#### [Exercise instructions]
Gather, from the data below, each line in which the word "separator" occurs.

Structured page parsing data
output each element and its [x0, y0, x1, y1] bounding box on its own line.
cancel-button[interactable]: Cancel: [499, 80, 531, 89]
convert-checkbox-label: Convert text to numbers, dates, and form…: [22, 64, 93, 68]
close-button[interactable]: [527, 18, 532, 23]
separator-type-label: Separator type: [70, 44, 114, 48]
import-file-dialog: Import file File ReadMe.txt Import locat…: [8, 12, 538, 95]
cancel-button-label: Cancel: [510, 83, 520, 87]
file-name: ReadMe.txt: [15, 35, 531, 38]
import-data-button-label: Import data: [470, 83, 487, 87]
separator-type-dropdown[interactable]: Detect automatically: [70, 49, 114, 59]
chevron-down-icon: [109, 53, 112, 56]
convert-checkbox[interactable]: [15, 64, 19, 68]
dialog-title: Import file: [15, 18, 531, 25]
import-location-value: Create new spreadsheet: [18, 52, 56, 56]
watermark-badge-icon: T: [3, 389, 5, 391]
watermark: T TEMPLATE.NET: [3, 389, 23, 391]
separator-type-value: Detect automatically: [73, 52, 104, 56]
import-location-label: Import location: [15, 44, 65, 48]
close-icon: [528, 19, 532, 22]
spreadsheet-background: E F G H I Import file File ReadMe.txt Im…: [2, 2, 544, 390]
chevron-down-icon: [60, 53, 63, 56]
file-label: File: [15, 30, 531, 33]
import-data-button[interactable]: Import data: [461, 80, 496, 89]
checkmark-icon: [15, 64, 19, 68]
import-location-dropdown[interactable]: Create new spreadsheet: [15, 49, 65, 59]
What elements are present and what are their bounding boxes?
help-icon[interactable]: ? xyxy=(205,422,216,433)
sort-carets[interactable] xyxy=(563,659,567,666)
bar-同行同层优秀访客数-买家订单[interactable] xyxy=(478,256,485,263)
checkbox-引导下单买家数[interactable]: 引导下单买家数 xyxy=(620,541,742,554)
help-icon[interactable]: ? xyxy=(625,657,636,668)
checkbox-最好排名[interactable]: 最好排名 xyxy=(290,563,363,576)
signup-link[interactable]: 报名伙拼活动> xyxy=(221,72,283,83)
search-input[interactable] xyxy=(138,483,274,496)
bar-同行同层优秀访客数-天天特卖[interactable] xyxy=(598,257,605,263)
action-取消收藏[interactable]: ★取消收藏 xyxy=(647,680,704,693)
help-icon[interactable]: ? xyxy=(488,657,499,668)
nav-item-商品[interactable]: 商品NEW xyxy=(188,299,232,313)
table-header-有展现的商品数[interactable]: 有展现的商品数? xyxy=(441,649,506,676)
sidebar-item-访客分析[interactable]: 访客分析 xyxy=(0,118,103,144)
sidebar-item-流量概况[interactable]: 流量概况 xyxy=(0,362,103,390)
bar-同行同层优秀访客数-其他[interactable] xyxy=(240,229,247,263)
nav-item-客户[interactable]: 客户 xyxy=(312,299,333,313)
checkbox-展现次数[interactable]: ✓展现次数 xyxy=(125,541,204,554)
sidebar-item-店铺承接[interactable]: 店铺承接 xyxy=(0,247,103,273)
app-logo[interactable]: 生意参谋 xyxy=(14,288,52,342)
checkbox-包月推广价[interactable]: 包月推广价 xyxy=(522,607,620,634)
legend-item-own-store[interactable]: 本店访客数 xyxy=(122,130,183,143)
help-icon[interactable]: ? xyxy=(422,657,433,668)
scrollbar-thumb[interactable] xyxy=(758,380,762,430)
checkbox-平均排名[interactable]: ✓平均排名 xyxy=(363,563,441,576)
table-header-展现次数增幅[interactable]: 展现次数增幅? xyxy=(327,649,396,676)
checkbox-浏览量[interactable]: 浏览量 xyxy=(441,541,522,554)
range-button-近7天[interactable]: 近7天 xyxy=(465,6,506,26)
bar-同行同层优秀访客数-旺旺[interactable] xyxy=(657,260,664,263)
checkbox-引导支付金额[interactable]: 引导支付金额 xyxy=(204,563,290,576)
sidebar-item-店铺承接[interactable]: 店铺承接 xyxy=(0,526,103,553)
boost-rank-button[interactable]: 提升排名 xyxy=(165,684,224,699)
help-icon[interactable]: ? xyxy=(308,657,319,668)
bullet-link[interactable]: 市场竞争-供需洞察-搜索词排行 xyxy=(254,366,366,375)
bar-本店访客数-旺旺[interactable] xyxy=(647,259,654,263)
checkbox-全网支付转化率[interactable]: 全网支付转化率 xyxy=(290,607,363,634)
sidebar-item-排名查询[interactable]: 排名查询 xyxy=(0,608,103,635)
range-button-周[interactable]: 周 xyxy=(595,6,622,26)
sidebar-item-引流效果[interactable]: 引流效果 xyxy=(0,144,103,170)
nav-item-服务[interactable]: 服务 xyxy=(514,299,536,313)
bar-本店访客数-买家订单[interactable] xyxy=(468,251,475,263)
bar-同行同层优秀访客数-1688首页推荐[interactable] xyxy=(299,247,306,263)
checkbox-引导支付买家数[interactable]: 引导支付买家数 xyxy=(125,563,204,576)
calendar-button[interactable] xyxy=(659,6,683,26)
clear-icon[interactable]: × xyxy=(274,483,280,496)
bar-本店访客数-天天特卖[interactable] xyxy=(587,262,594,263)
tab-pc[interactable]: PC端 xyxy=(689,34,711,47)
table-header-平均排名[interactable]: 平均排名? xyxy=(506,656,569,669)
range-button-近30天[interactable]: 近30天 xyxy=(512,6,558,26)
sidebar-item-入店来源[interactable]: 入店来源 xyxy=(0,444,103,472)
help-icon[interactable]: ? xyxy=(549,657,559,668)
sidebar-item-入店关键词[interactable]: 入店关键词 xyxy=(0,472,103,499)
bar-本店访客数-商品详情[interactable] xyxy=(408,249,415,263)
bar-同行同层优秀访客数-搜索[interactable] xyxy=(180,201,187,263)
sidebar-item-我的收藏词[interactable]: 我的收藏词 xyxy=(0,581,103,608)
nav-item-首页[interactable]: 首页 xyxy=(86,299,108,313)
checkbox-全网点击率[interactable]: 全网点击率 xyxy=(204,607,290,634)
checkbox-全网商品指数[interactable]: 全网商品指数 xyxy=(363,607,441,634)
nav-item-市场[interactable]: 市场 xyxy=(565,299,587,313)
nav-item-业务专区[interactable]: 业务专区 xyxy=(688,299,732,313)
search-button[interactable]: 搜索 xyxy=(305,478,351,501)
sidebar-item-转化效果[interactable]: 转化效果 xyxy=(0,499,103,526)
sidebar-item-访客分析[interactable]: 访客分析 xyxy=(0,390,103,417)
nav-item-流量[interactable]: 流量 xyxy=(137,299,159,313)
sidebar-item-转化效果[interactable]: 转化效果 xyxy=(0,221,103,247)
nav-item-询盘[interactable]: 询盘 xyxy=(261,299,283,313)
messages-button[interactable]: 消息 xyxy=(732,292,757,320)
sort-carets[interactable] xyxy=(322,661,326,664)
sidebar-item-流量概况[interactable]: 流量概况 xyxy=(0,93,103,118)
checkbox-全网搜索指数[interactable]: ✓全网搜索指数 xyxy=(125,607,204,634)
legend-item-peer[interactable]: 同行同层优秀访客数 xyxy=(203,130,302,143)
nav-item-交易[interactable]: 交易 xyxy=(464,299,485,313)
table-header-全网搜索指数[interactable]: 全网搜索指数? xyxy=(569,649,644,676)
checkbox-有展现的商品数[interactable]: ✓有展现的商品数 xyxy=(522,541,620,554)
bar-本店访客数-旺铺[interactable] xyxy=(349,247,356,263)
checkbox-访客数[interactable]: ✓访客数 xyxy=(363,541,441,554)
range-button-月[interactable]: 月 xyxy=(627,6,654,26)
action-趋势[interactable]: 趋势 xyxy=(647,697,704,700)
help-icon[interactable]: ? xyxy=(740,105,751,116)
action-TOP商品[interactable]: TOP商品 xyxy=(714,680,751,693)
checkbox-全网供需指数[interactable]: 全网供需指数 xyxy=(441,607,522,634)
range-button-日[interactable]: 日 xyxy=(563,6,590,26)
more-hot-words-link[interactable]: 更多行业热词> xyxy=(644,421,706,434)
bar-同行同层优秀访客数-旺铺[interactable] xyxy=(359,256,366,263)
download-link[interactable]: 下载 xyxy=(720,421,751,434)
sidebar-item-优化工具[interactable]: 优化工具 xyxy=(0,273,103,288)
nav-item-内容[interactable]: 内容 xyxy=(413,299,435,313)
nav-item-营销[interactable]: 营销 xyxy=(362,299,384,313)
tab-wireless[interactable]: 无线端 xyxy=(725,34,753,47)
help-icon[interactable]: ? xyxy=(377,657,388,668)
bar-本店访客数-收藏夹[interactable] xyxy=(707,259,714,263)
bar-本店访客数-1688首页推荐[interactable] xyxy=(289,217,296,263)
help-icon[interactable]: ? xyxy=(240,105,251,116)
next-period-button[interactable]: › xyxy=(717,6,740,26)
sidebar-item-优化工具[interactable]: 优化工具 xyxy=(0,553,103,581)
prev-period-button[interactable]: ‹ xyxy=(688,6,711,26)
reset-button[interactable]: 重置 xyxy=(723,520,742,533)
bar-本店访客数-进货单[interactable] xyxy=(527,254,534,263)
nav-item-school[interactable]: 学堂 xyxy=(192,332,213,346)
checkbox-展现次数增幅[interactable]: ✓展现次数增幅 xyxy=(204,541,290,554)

#### [Task output]
separator-type-label: Separator type: [70, 44, 114, 48]
separator-type-dropdown[interactable]: Detect automatically: [70, 49, 114, 59]
separator-type-value: Detect automatically: [73, 52, 104, 56]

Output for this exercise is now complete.